Tuesday, 30 November 2010

The Law of Unintended Consequences

In a recent post, Warp and Weft, I was flirting with the idea of adding tension and depth to your narrative by contrasting the style of your writing with the subject matter, suggesting for example that you might try dealing with dark material in a light-hearted manner. With a kind of weird synchronicity, I have just finished reading Alone in Berlin by Hans Fallada, which was first published in 1947 and offers a gripping account of German resistance to the Nazis in Berlin during the Second World War.
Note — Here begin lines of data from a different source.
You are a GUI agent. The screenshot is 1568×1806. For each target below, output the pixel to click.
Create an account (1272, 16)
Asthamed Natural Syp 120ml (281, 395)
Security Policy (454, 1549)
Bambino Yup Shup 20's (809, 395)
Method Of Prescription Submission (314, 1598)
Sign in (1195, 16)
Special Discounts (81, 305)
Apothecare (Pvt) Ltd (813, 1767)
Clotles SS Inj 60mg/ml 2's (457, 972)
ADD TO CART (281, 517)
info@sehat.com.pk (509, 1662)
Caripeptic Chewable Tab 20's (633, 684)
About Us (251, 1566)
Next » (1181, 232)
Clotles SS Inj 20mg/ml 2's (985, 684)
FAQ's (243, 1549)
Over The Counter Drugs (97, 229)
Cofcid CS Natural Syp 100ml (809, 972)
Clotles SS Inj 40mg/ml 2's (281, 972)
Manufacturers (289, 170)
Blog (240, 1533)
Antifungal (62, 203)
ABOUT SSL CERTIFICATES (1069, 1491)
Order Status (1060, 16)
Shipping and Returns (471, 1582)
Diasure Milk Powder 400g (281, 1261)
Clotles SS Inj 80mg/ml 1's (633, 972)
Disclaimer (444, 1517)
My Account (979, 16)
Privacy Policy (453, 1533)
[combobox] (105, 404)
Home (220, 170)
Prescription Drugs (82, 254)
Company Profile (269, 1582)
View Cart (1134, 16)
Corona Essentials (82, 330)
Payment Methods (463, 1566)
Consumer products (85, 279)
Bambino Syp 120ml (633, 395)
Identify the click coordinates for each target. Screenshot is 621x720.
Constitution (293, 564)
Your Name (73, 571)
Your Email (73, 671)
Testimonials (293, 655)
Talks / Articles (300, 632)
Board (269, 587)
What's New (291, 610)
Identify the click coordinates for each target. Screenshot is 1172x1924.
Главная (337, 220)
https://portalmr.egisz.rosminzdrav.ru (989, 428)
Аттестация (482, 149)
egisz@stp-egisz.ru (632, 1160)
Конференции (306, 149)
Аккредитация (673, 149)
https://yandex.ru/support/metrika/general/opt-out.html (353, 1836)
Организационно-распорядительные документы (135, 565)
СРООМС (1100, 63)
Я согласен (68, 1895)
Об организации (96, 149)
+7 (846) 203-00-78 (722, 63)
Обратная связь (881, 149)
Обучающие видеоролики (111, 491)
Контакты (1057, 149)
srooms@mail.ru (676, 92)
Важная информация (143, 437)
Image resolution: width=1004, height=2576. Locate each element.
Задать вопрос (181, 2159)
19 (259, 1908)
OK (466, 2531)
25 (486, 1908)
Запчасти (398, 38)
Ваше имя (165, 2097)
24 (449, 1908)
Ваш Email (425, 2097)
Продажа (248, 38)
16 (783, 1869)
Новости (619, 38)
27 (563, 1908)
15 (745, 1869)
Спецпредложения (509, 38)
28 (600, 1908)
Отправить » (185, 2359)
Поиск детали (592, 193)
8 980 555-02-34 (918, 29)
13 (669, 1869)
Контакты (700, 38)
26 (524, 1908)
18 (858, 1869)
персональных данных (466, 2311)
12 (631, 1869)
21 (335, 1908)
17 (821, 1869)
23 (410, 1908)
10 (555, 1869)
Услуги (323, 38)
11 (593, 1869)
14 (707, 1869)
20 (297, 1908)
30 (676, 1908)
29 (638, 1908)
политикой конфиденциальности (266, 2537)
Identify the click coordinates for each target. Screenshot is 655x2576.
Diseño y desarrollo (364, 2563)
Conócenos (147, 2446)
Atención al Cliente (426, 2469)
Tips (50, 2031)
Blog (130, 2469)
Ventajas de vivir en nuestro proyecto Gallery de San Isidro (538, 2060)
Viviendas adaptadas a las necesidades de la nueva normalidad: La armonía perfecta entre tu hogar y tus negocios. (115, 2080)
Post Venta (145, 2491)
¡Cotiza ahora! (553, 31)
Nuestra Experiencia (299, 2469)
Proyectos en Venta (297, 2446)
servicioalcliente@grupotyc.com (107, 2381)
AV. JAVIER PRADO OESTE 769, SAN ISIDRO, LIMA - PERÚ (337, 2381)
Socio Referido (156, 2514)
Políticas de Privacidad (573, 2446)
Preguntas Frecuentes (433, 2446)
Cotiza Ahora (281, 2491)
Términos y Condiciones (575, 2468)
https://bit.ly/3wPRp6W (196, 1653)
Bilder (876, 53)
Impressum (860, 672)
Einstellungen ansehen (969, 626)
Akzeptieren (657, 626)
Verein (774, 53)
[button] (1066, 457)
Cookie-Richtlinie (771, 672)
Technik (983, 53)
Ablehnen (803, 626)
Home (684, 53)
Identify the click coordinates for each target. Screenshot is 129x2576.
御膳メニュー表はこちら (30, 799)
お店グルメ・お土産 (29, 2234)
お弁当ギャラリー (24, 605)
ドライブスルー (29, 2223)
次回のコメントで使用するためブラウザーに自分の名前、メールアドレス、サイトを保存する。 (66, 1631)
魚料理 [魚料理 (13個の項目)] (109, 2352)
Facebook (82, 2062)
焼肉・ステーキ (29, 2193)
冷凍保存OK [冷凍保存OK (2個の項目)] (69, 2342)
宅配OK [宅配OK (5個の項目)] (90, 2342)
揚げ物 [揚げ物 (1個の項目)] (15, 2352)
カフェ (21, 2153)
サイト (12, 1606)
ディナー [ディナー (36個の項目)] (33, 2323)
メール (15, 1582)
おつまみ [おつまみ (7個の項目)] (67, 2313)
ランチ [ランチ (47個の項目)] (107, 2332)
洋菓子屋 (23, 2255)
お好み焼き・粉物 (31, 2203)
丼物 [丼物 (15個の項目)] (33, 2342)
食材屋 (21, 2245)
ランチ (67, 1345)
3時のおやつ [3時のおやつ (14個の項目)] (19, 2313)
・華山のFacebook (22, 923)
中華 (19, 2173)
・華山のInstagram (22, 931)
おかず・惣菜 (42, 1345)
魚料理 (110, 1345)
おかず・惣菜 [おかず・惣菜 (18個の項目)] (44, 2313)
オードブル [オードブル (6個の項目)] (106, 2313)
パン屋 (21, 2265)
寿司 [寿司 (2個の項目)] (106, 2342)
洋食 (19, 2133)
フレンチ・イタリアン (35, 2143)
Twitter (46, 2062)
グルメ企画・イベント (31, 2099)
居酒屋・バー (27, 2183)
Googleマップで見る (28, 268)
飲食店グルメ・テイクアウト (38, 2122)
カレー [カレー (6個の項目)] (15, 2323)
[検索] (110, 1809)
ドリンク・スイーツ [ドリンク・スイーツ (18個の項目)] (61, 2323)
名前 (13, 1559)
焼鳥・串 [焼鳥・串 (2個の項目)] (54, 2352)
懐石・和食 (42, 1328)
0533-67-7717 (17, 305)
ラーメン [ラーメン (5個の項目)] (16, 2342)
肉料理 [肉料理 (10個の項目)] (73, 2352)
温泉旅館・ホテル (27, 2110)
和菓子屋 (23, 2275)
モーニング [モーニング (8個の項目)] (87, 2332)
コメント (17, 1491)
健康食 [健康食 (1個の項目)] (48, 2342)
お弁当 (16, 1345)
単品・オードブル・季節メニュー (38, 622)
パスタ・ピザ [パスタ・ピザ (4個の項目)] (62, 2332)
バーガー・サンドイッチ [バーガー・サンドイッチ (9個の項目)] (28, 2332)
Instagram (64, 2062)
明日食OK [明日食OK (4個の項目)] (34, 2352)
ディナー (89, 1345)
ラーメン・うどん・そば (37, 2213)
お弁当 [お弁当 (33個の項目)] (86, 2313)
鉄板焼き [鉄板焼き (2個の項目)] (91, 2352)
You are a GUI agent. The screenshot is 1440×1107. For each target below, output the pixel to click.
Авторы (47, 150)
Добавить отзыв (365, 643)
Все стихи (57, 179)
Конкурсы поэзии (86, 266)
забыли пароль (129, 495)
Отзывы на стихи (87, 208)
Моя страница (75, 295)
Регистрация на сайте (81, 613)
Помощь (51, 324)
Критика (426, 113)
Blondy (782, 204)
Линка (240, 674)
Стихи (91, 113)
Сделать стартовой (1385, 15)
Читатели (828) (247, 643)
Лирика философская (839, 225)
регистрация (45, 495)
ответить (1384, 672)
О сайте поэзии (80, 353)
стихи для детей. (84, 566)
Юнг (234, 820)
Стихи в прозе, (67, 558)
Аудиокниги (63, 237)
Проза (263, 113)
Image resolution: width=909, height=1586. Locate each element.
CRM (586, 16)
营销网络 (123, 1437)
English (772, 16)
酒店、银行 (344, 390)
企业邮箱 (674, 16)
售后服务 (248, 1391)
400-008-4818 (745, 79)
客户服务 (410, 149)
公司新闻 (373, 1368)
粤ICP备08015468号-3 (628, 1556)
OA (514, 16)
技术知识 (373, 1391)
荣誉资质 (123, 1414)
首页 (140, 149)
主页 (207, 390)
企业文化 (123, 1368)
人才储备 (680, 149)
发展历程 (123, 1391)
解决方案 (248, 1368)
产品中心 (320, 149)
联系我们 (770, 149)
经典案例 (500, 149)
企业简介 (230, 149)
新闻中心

Fallada explores what it is like for a country to be occupied by its own bureaucrats and politicians, but he describes the brutalising effect of the Third Reich in an almost picaresque fashion: the boot boys of the Gestapo come across as rogues, an assortment of low lifes on the make, and many of them are fallible, even comic figures.

I found this having a strange effect on me as I was reading: the characters were believable, but the light, almost jaunty way in which Fallada portrayed them became it increasingly alienating.  Their offhand violence and treachery somehow failed to register on an emotional level and I found myself thinking that certainly the first half of the book was almost Brechtian in the style -- I half expected Mother Courage to bob in and burst into song.

When the hero Otto Quangel is arrested, the narrative becomes altogether darker and his tribulations are described with such grimness that it was impossible not to be drawn into his plight.  He himself regrets the repressed way in which he has lived his life, and just as he failed to reach out to the people he cared about most, many of Fallada's characters failed to reach out to me.

Which makes me think that if you are experimenting with your writing, using different stylistic techniques, it is important to keep interrogating what you were doing.  Write with your heart, but make sure that your editorial brain stays alert, so that you don't achieve a dazzling effect in one part of your story, only to pay a high price for it somewhere else.